A CARA DE MAU DO QUIMBANDEIRO
- Categoria: Reflexão
A cada dia mais e mais pessoas se interessam pela Quimbanda, entretanto muitas vem com o conceito errado do que de fato é o culto de Quimbanda. Acreditam, elas, que o quimbandeiro[1] é uma pessoa maligna, com cara e atitude de badboy, sempre pronto para a guerra e a confusão e que vive sempre no lado mais sombrio e maligno da existência. Esse é um conceito deturpado, errôneo e promulgado por mídia para muitos.
A Quimbanda é um sistema de feitiçaria e culto, onde louvamos e cultuamos Exu e Pombagira e aprendemos as artes da feitiçaria noturna com essas entidades espirituais divinas. O entendimento básico aqui é que a Quimbanda é culto – palavra importante para tudo – que muitas vezes é esquecido pela maioria. Um culto, em sua essência é uma prática religiosa ou espiritual que envolve rituais, cerimônias e atos de devoção voltados à adoração de uma divindade, entidade sobrenatural ou princípio sagrado.
Um Kimbanda – o termo correto para designar quem pratica a Quimbanda – é um indivíduo que é um sacerdote de suas próprias divindades pessoais – seus exus e pombagiras – e um manipulador das forças arcanas da feitiçaria noturna. O termo Kimbanda tradicionalmente do quimbundo designa um curandeiro, um feiticeiro e sábio que detinha as chaves da saúde e da doença, da dor e da benesse, da prudência e do ataque. Ele era consultado para orientações, prevenções e quando necessário – aí sim – demandas. As demandas não ocorriam a esmo, elas eram calculadas como justificadas ou equilibradas. Se você era atacado, seja por feitiço ou por uma energia negativa – que no sistema iorubá é chamado comumente (mas de forma insípida) de ajogun[2] o feiticeiro Kimbanda agira para a sua melhora[3]. Essa é uma forma de gerar novamente o equilíbrio entre as forças – moyo[4] – de um indivíduo.

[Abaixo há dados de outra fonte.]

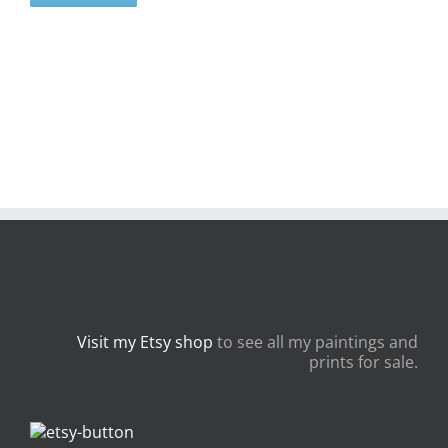
Visit my Etsy shop
to see all my paintings and
prints for sale.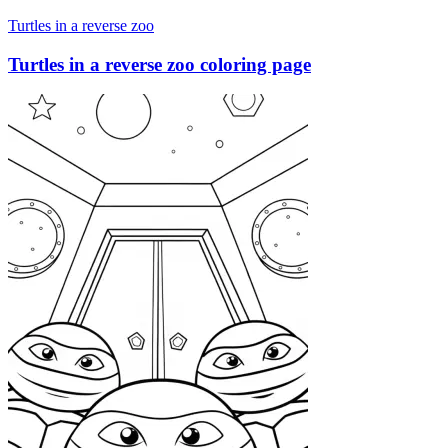
Turtles in a reverse zoo
Turtles in a reverse zoo coloring page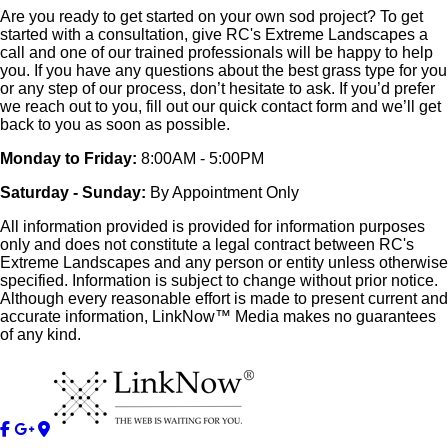
Are you ready to get started on your own sod project? To get
started with a consultation, give RC's Extreme Landscapes a
call and one of our trained professionals will be happy to help
you. If you have any questions about the best grass type for you
or any step of our process, don’t hesitate to ask. If you’d prefer
we reach out to you, fill out our quick contact form and we’ll get
back to you as soon as possible.
Monday to Friday:
8:00AM - 5:00PM
Saturday - Sunday:
By Appointment Only
All information provided is provided for information purposes
only and does not constitute a legal contract between RC's
Extreme Landscapes and any person or entity unless otherwise
specified. Information is subject to change without prior notice.
Although every reasonable effort is made to present current and
accurate information, LinkNow™ Media makes no guarantees
of any kind.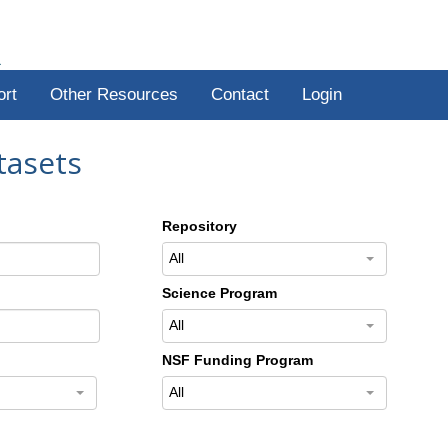
R
ort
Other Resources
Contact
Login
tasets
Repository
All
Science Program
All
NSF Funding Program
All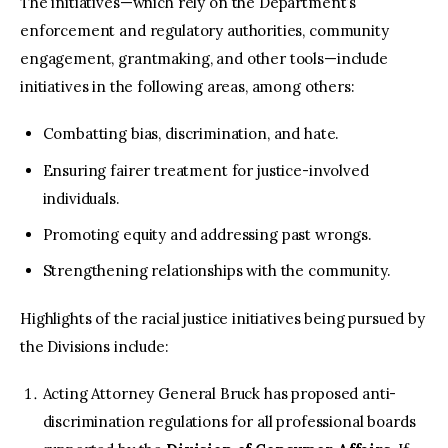
The initiatives—which rely on the Department’s
enforcement and regulatory authorities, community
engagement, grantmaking, and other tools—include
initiatives in the following areas, among others:
Combatting bias, discrimination, and hate.
Ensuring fairer treatment for justice-involved
individuals.
Promoting equity and addressing past wrongs.
Strengthening relationships with the community.
Highlights of the racial justice initiatives being pursued by
the Divisions include:
Acting Attorney General Bruck has proposed anti-
discrimination regulations for all professional boards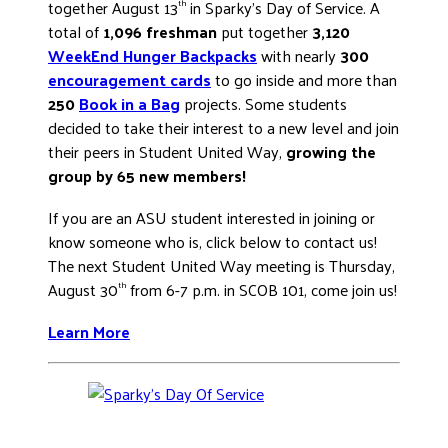
together August 13
in Sparky’s Day of Service. A
th
total of
1,096 freshman
put together
3,120
WeekEnd Hunger Backpacks
with nearly
300
encouragement cards
to go inside and more than
250
Book in a Bag
projects. Some students
decided to take their interest to a new level and join
their peers in Student United Way,
growing the
group by 65 new members!
If you are an ASU student interested in joining or
know someone who is, click below to contact us!
The next Student United Way meeting is Thursday,
August 30
from 6-7 p.m. in SCOB 101, come join us!
th
Learn More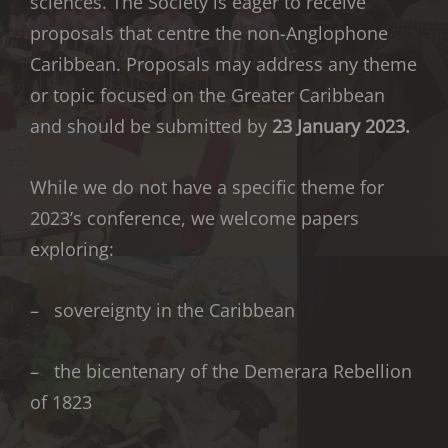
sciences. The Society is eager to receive
proposals that centre the non-Anglophone
Caribbean. Proposals may address any theme
or topic focused on the Greater Caribbean
and should be submitted by
23 January 2023.
While we do not have a specific theme for
2023’s conference, we welcome papers
exploring:
– sovereignty in the Caribbean
– the bicentenary of the Demerara Rebellion
of 1823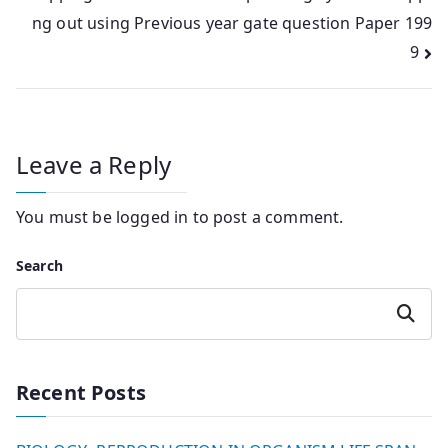
ng out using Previous year gate question Paper 199
9
Leave a Reply
You must be
logged in
to post a comment.
Search
Search
Recent Posts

O ataque sem sentido, simplesmente por cupidez, estupidez ou vaidade é uma arte praticada por outro tipo de feiticeiro, conhecidos como Ndoki[5] e Muloji[6].
Desta forma podemos inferir que os praticantes de artes negativas – pura e simplesmente – que não observam o equilíbrio não são Kimbandas no sentido estrito da palavra – curandeiros. Eles podem ser Ndoki e Muloji, mas não Kimbanda.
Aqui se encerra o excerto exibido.